(Items from a dataset)
§

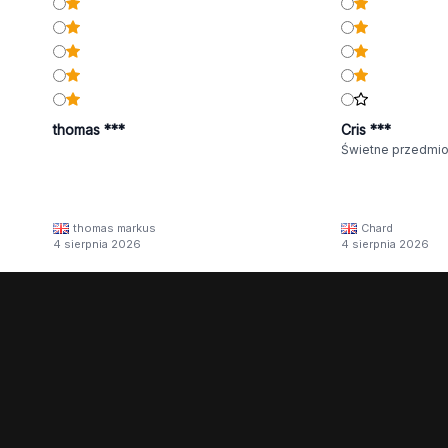
thomas ***
Cris ***
Świetne przedmio
thomas markus
Chard
4 sierpnia 2026
4 sierpnia 2026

§

Exercise requirements =>
Send back, unchanged, every line of the records from the one with "Świetne przedmio" through the last.

Written answer =>
Świetne przedmio
thomas markus
Chard
4 sierpnia 2026
4 sierpnia 2026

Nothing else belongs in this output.